Thomas Kyte <tkyte_at_oracle.com> wrote in message news:<aam0i3091q_at_drn.newsguy.com>...
> In article <f369a0eb.0204292044.4fad1e36_at_posting.google.com>, dyou98_at_aol.com
> says...
> >
>
> ...
>
> >>
> >> Bong! Nope, though I plead guilty to having recommended frequent rebuilds as
> >> recently as last year.
> >
> >You need not to.
> >
>
> I find people waste a HUGE amount of time and resources rebuilding indexes. It
> is good to recant.
>
> >>
> >> First: when was the last time you ever saw an Oracle index with a height
> >> greater than 3? It's extremely hard to achieve, actually, because Oracle's
> >> re-balancing mechanism is pretty good. So 'reducing the depth of the B tree'
> >> is not an issue for 99.5% of all indexes out there.
> >
> >Ah, we are getting into another interesting discussion. I say "possibly" not
> >"always". Your quote of 99.5% sounds a little too high to me but you could
> >be correct. I heard more than one Senior DBAs say it always takes 3 disk reads
> >to retrieve the rowid. See, there are quite a few people out there who think
> >all the indexes have three levels in their B trees!
> >
>
> Sr, smeener. It might take zero (indexes are pretty cachable).

Possible in some systems. My indexes are routinely GBs to dozens of GBs in size so I can't always expect that to happen.

>
> >>
> >> "Half empty blocks"? I hope you're not implying that empty space in a leaf
> >> node can never be re-used, because it can. If you delete 'Bob' from the
> >> table, the index on the name column has a deleted leaf node entry for 'Bob',
> >> true enough, taking up space and being a waste of space. But if you were to
> >> insert a record for 'Bruce', that deleted entry is cleared out, and the
> >> space allocated to Bruce's index entry.
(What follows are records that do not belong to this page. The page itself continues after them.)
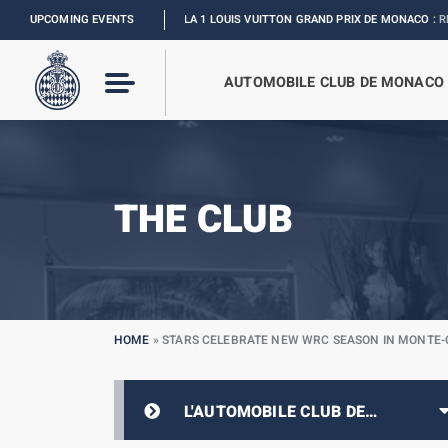
UPCOMING EVENTS
FORMULA 1 LOUIS VUITTON GRAND PRIX DE MONACO :
RELIVE THE EV
AUTOMOBILE CLUB DE MONACO
THE CLUB
HOME
»
STARS CELEBRATE NEW WRC SEASON IN MONTE
L'AUTOMOBILE CLUB DE
MONACO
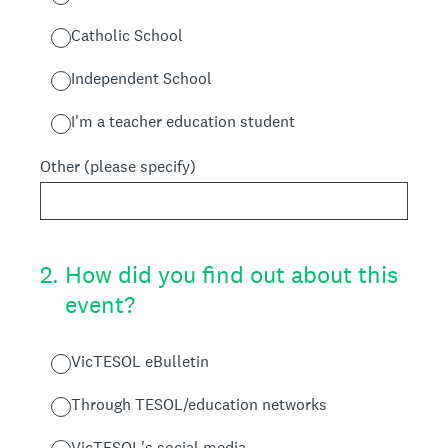
Catholic School
Independent School
I'm a teacher education student
Other (please specify)
2
.
How did you find out about this
event?
VicTESOL eBulletin
Through TESOL/education networks
VicTESOL's social media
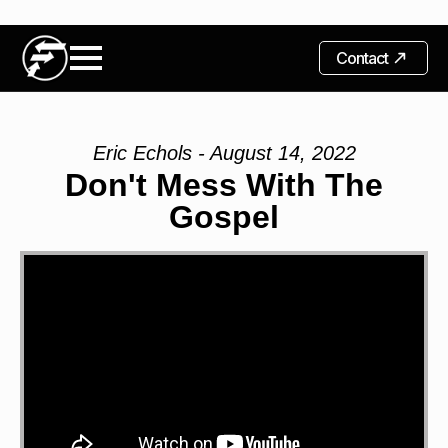
Contact
Eric Echols - August 14, 2022
Don't Mess With The
Gospel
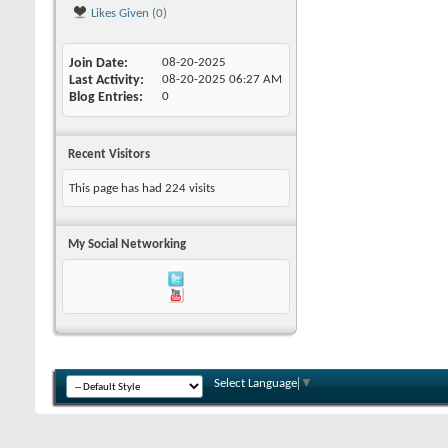
Likes Given (0)
Join Date
08-20-2025
Last Activity
08-20-2025
06:27 AM
Blog Entries
0
Recent Visitors
This page has had
224
visits
My Social Networking
Select Language
▼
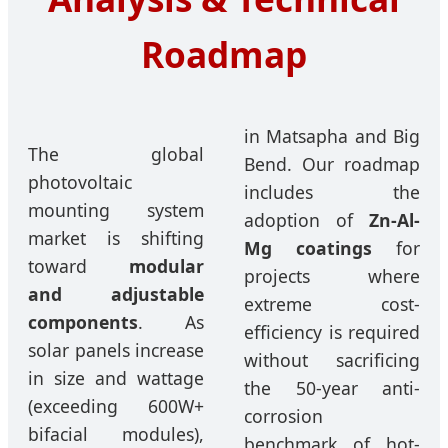
Roadmap
in Matsapha and Big
The global
Bend. Our roadmap
photovoltaic
includes the
mounting system
adoption of
Zn-Al-
market is shifting
Mg coatings
for
toward
modular
projects where
and adjustable
extreme cost-
components
. As
efficiency is required
solar panels increase
without sacrificing
in size and wattage
the 50-year anti-
(exceeding 600W+
corrosion
bifacial modules),
benchmark of hot-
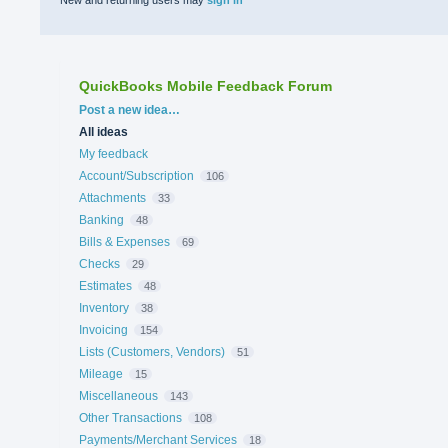
New and returning users may
sign in
QuickBooks Mobile Feedback Forum
Categories
Post a new idea…
All ideas
My feedback
Account/Subscription
106
Attachments
33
Banking
48
Bills & Expenses
69
Checks
29
Estimates
48
Inventory
38
Invoicing
154
Lists (Customers, Vendors)
51
Mileage
15
Miscellaneous
143
Other Transactions
108
Payments/Merchant Services
18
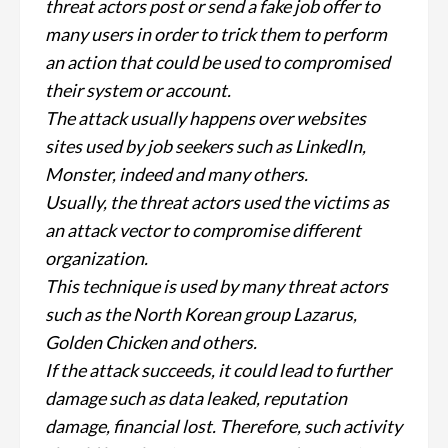
threat actors post or send a fake job offer to
many users in order to trick them to perform
an action that could be used to compromised
their system or account.
The attack usually happens over websites
sites used by job seekers such as LinkedIn,
Monster, indeed and many others.
Usually, the threat actors used the victims as
an attack vector to compromise different
organization.
This technique is used by many threat actors
such as the North Korean group Lazarus,
Golden Chicken and others.
If the attack succeeds, it could lead to further
damage such as data leaked, reputation
damage, financial lost. Therefore, such activity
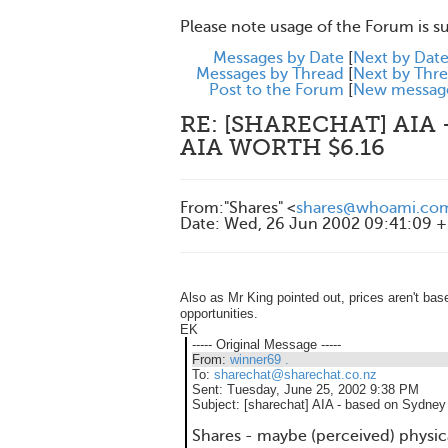
Please note usage of the Forum is s
Messages by Date
[
Next by Dat
Messages by Thread
[
Next by Thr
Post to the Forum
[
New messag
RE: [SHARECHAT] AIA
AIA WORTH $6.16
From
:
"Shares" <
shares@whoami.co
Date
:
Wed, 26 Jun 2002 09:41:09 
Also as Mr King pointed out, prices aren't bas
opportunities.
EK
----- Original Message -----
From:
winner69 .
To:
sharechat@sharechat.co.nz
Sent:
Tuesday, June 25, 2002 9:38 PM
Subject:
[sharechat] AIA - based on Sydney 
Shares - maybe (perceived) physical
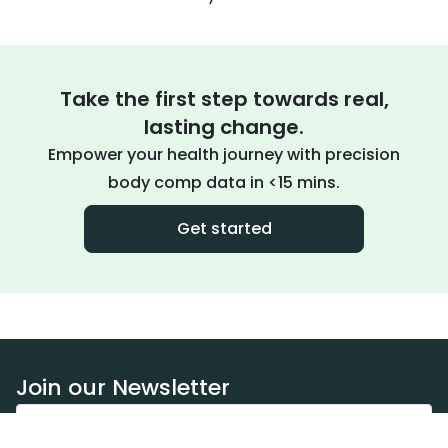
Take the first step towards real,
lasting change.
Empower your health journey with precision
body comp data in <15 mins.
Get started
Join our Newsletter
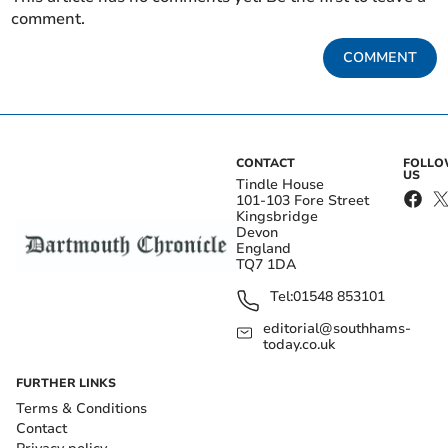
comment.
COMMENT
CONTACT
FOLL
US
Tindle House
101-103 Fore Street
Kingsbridge
Devon
England
TQ7 1DA
Tel:
01548 853101
editorial@southhams-
today.co.uk
FURTHER LINKS
Terms & Conditions
Contact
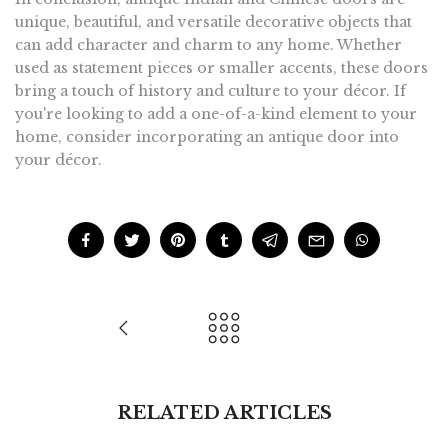
unique, beautiful, and versatile decorative objects that
can add character and charm to any home. Whether
used as statement pieces or smaller accents, these doors
bring a touch of history and culture to your décor. If
you're looking to add a one-of-a-kind element to your
home, consider incorporating an antique door into
your décor.
RELATED ARTICLES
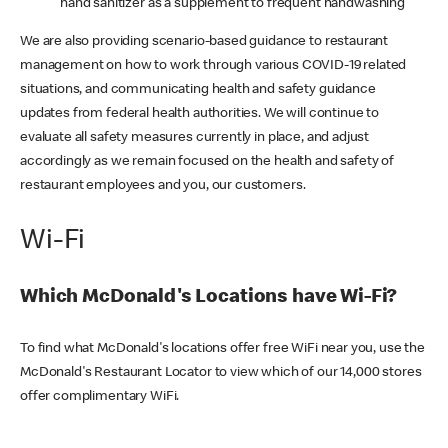
hand sanitizer as a supplement to frequent handwashing
We are also providing scenario-based guidance to restaurant
management on how to work through various COVID-19 related
situations, and communicating health and safety guidance
updates from federal health authorities. We will continue to
evaluate all safety measures currently in place, and adjust
accordingly as we remain focused on the health and safety of
restaurant employees and you, our customers.
Wi-Fi
Which McDonald's Locations have Wi-Fi?
To find what McDonald's locations offer free WiFi near you, use the
McDonald's Restaurant Locator to view which of our 14,000 stores
offer complimentary WiFi.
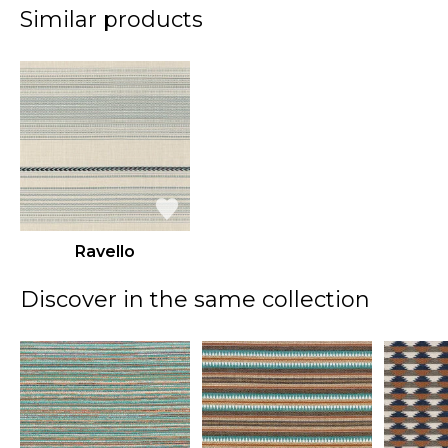
Similar products
Ravello
Discover in the same collection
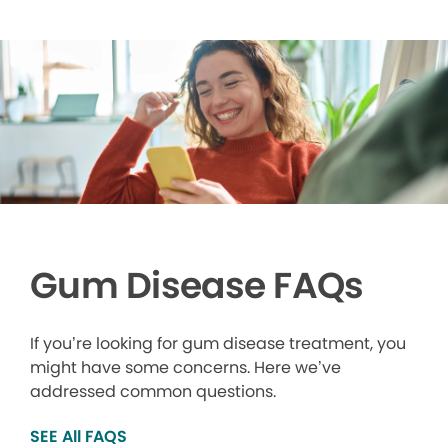
Gum Disease FAQs
If you’re looking for gum disease treatment, you
might have some concerns. Here we’ve
addressed common questions.
SEE All FAQS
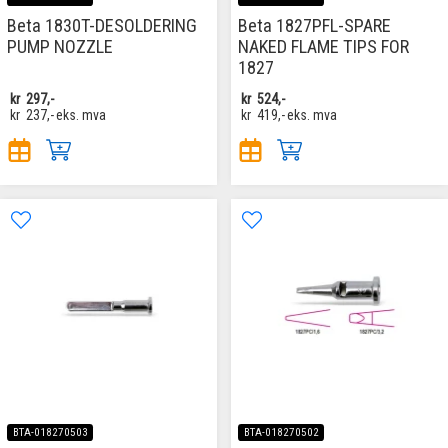
Beta 1830T-DESOLDERING
Beta 1827PFL-SPARE
PUMP NOZZLE
NAKED FLAME TIPS FOR
1827
kr
297,-
kr
524,-
kr
237,-
eks. mva
kr
419,-
eks. mva
BTA-018270503
BTA-018270502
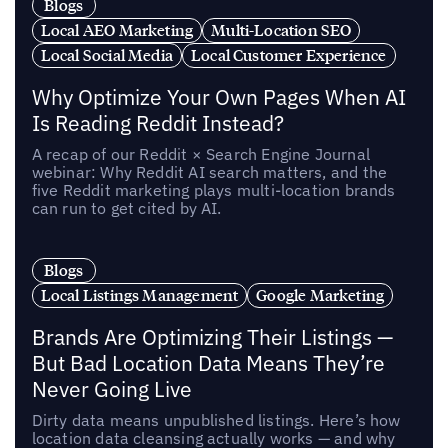
Blogs
Local AEO Marketing
Multi-Location SEO
Local Social Media
Local Customer Experience
Why Optimize Your Own Pages When AI
Is Reading Reddit Instead?
A recap of our Reddit × Search Engine Journal
webinar: Why Reddit AI search matters, and the
five Reddit marketing plays multi-location brands
can run to get cited by AI.
Blogs
Local Listings Management
Google Marketing
Brands Are Optimizing Their Listings —
But Bad Location Data Means They’re
Never Going Live
Dirty data means unpublished listings. Here’s how
location data cleansing actually works — and why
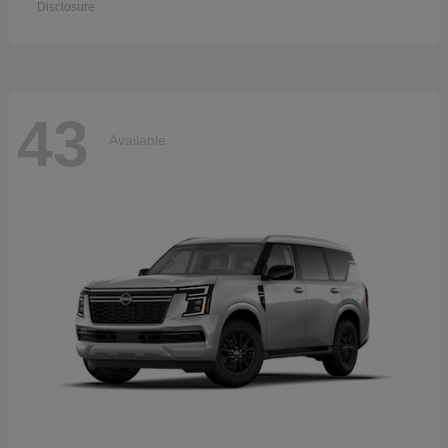
Disclosure
43
Available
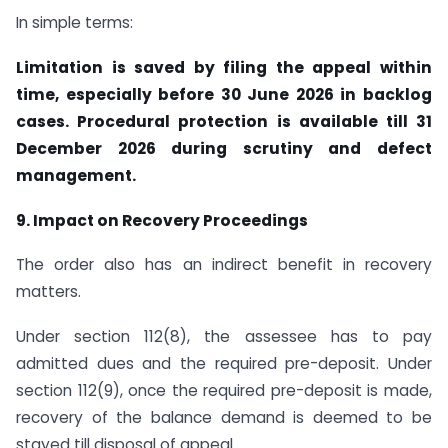
In simple terms:
Limitation is saved by filing the appeal within
time, especially before 30 June 2026 in backlog
cases. Procedural protection is available till 31
December 2026 during scrutiny and defect
management.
9. Impact on Recovery Proceedings
The order also has an indirect benefit in recovery
matters.
Under section 112(8), the assessee has to pay
admitted dues and the required pre-deposit. Under
section 112(9), once the required pre-deposit is made,
recovery of the balance demand is deemed to be
stayed till disposal of appeal.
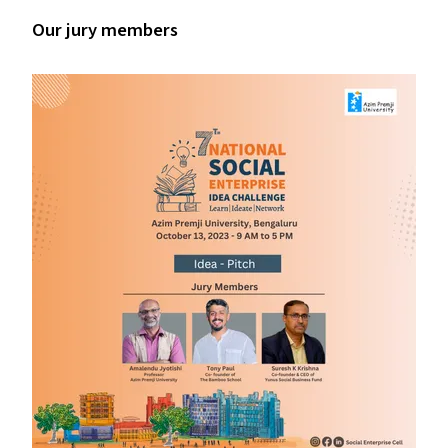
Our jury members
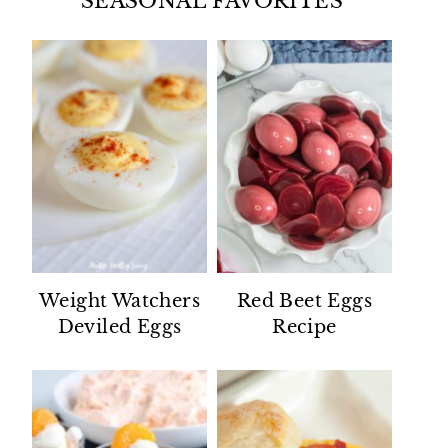
SEASONAL FAVORITES
Weight Watchers
Red Beet Eggs
Deviled Eggs
Recipe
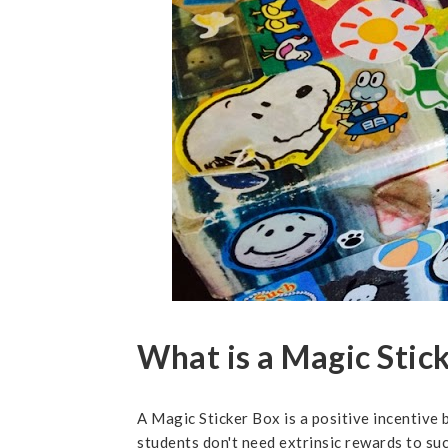
What is a Magic Stic
A Magic Sticker Box is a positive incentive b
students don't need extrinsic rewards to suc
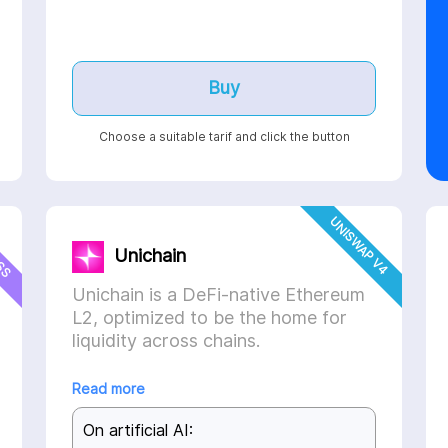
Buy
Choose a suitable tarif and click the button
ESS
UNISWAP V4
Unichain
Unichain is a DeFi-native Ethereum
L2, optimized to be the home for
liquidity across chains.
Read more
On artificial AI:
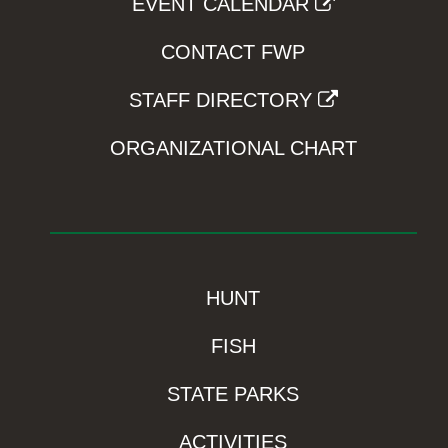
EVENT CALENDAR
CONTACT FWP
STAFF DIRECTORY
ORGANIZATIONAL CHART
HUNT
FISH
STATE PARKS
ACTIVITIES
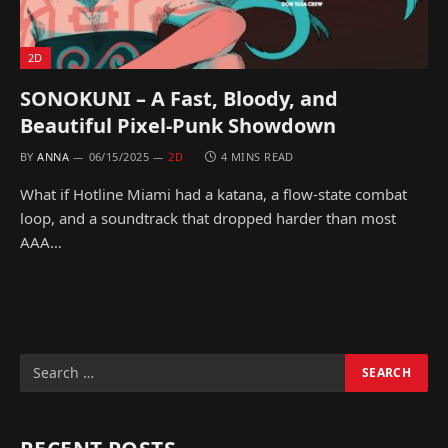
2D
SONOKUNI – A Fast, Bloody, and
Beautiful Pixel-Punk Showdown
BY
ANNA
06/15/2025
2D
4 MINS READ
What if Hotline Miami had a katana, a flow-state combat
loop, and a soundtrack that dropped harder than most
AAA…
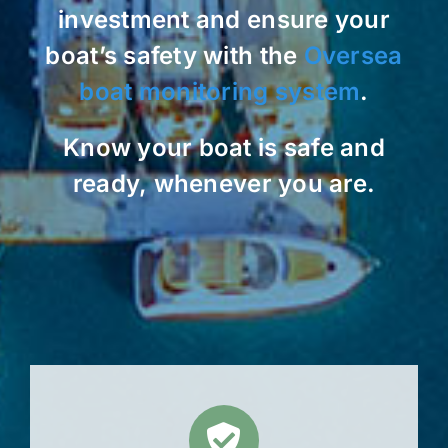
investment and ensure your
boat’s safety with the
Oversea
boat monitoring system
.
Know your boat is safe and
ready, whenever you are.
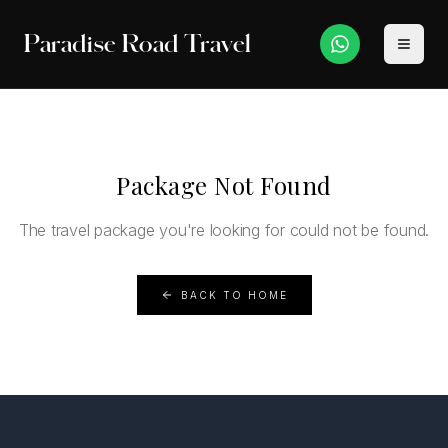
Paradise Road Travel
Package Not Found
The travel package you're looking for could not be found.
BACK TO HOME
Given a reasonably random pattern of
> >> insert activity, it is extemely unlikely that you'll have half-empty blocks
> >> sitting there for very long.
> >>
> >> Third, a rebuild causes the index to be re-constructed nice and compactly,
> >> with no spare space, true enough. That might give you a bit of a lift in
> >> performance when reading that index immediately after the rebuild. But the
> >> next piece of DML you perform is going to cause the index to start keeling
> >> over again soon enough. At which point the index has to start re-acquiring
> >> all the extents it lost as a result of the rebuild, but which it had already
> >> gone to the trouble of acquiring before the rebuild. Extent acquisition is
> >> not cheap. In fact, in dictionary managed tablespace, it's bloody expensive!
> >> Therefore, the index actually has to repeat a lot of extremely expensive
> >> dictionary-management activity that, had you not rebuilt it, it would not
> >> have had to do. Performance can therefore actually be worse after a rebuild
> >> than before. Of course, in locally-managed tablespace, that argument is
> >> rather less strong than it used to be.
> >
> >In gereral, I find index rebuild make performance somewhat better if not much
> >better.
>
> Interesting, how do you measure this? what approach do you use? what metrics
> do you provide?
>
> I've always asked people if they do this, no one ever seems to. How have you
> quantified this in a measurable way?

In a TB database, when your nightly batch only takes 4 hours now instead of 6 or 7 hours and the only change you made was rebuilding some huge indexes, people naturally think defrag made a different. Your batch process gets slow again in a month or so and the cycle starts over ... Certainly wouldn't rule out any side effects of index rebuild that could have contributed to performance gain. But I didn't give it enough thought.

>
> > Performance can be worse but those are rare exceptions and I haven't
> >seen one. If you set your parameters appropriately it normally won't happen.
> >Almost all the DBAs have rebuilt indexes.
>
> almost all dba's separate tables from indexes on difference devices.
> many dba's think 1 extent is really cool.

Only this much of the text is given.